HAYDN: Piano Trios in A, Hob. XV:18; in d, Hob. XV:23; in E, Hob. XV:28; Quintet for harpsichord, 2 horns, violin, and cello, Hob. XIV:1; Divertimento for horn, violin, and cello, Hob. IV:5 – Abegg Trio/ Wilhelm Bruns & Tilman Schaerf, natural horn – Tacet 195, 70:16 [Distr. by Naxos] ****:
Much of Haydn’s chamber music, aside from the string quartets, gets unfairly ignored; indeed, when comparing the piano trios of the Esterhazy master to those of Mozart it is commonplace to assume that the Salzburg boy had a one-up in all departments. But hearing the music on this disc brings those assumptions into question, for though Haydn was much more prolific in the piano trio department than Mozart, and turned in 45 trio works that he still named “sonatas”, his gems in the genre are the equal of anything Mozart wrote. While it is true that the earlier ones seem no more than string-accompanied piano pieces, the later works, especially those from 1984 on, are generally brilliant, and some simply spectacular.
Mozart may have wonderful ideas, able to produce seeds of inventive melody that lend themselves to easy development, and Haydn has this ability as well, though not as prolifically as Mozart. But Haydn also has an ingenious talent for making bricks without straw, if the biblical analogy is appropriate; some of his ideas seem less than inventive until he takes them through the ringer and ends up persuading us that they are more worthwhile than we know they really are, simply by the genius of their manipulation. The three late trios here, late but from different periods within the late framework, all have smatterings of “how does he do this?”, and the sheer invention has one mesmerized from start to finish. If you think Haydn’s trios are something substandard, you owe it to yourself to hear this disc.
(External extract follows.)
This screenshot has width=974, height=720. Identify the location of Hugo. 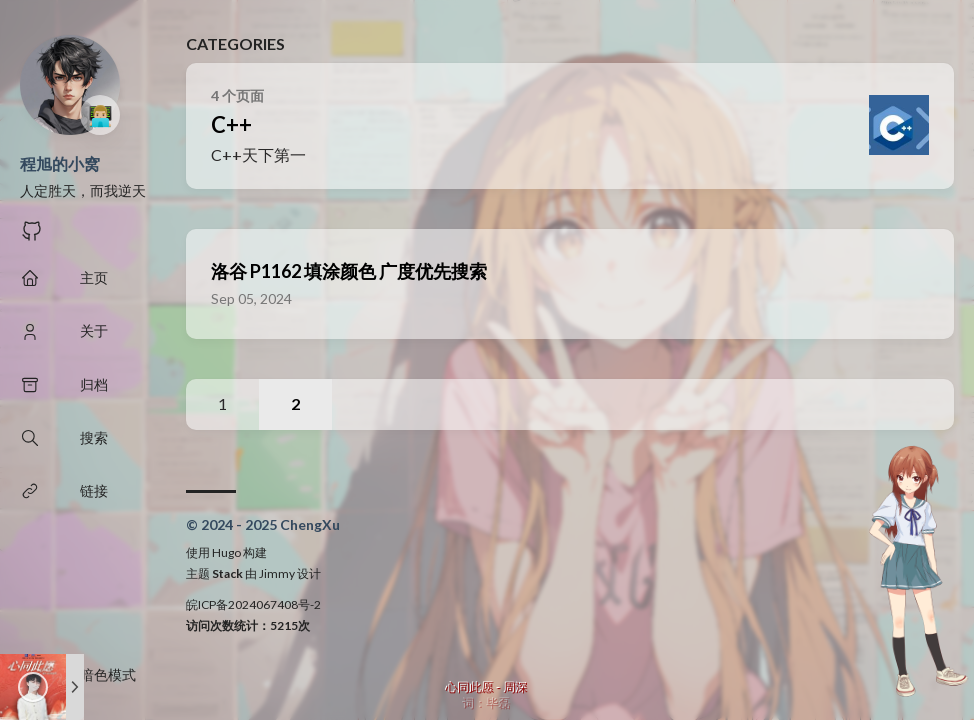 (226, 552).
Haydn was blessed with perhaps the finest horn players in all of Europe, and when he left Esterhazy’s service he never wrote such horn music again. Both the Quintet and the Trio (Divertimento) contain amazing music that tax the horn players to the last degree—how they did this on natural horn is as phenomenal today as it must have been then, even more so since most players move from valved horn to natural when entering the period instrument realm. And this music is as catchy as you could ever want.
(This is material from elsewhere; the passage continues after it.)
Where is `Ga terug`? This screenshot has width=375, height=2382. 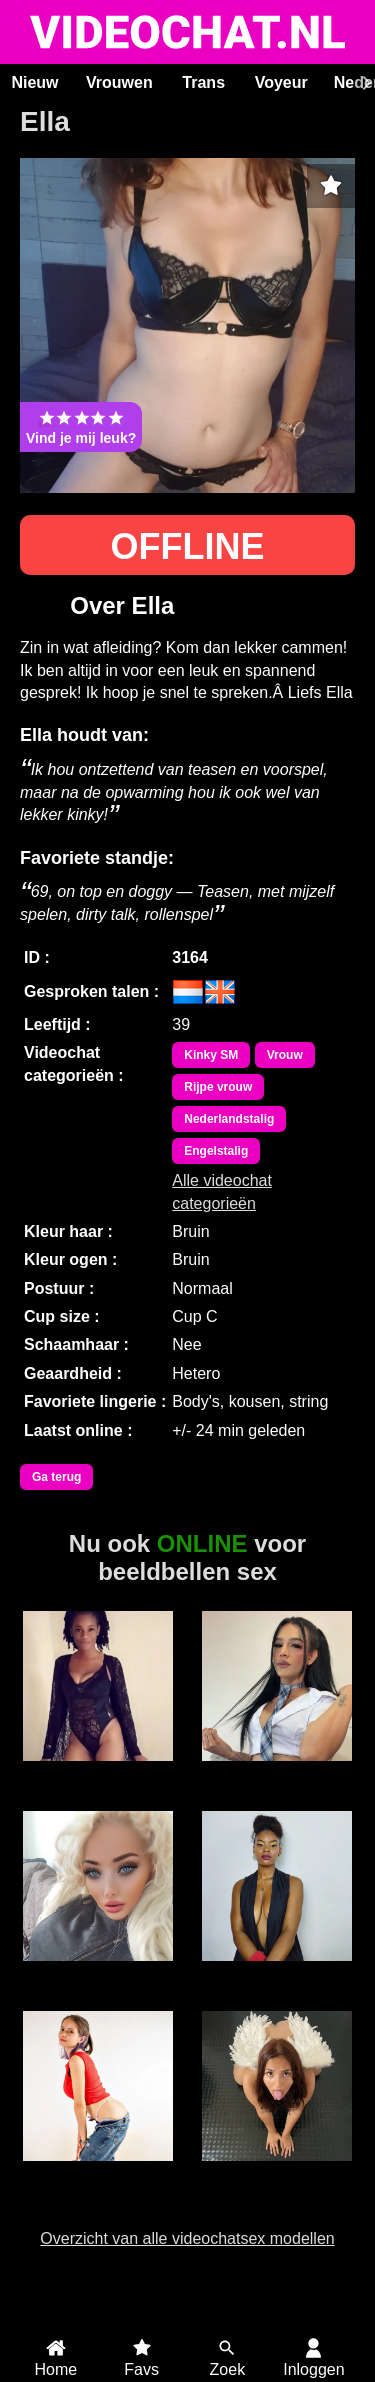 Ga terug is located at coordinates (56, 1477).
As mentioned, this music is done on period instruments, though it is only relatively of late that the wonderful Abegg Trio, playing since 1976, moved into this realm, and it is not one they necessarily live in all the time. But their credentials are sterling and their playing all one could ask for, energetic, enthusiastic, and musically impeccable. Tacet gives them their typically diamond-sharp sound in a recording of great clarity and balance.